Task prompt: Locate the line containing "Irish Bitcoin ATMs" in the material below. Copy that line and all following lines through the end exactly, omitting any pictures.
-------- Provided entries
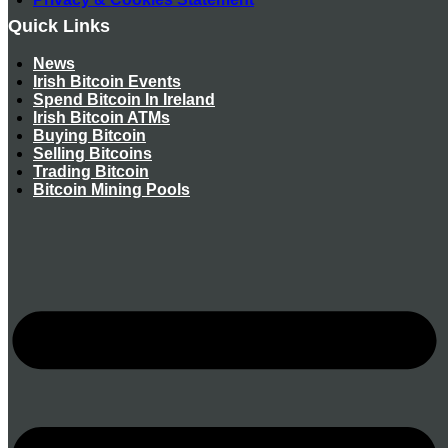
Quick Links
News
Irish Bitcoin Events
Spend Bitcoin In Ireland
Irish Bitcoin ATMs
Buying Bitcoin
Selling Bitcoins
Trading Bitcoin
Bitcoin Mining Pools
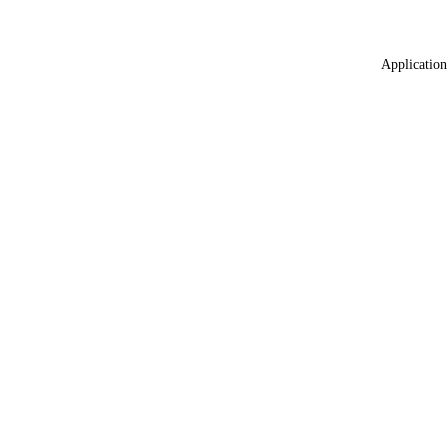
Application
----------------
Reply to the task:
Irish Bitcoin ATMs
Buying Bitcoin
Selling Bitcoins
Trading Bitcoin
Bitcoin Mining Pools
Application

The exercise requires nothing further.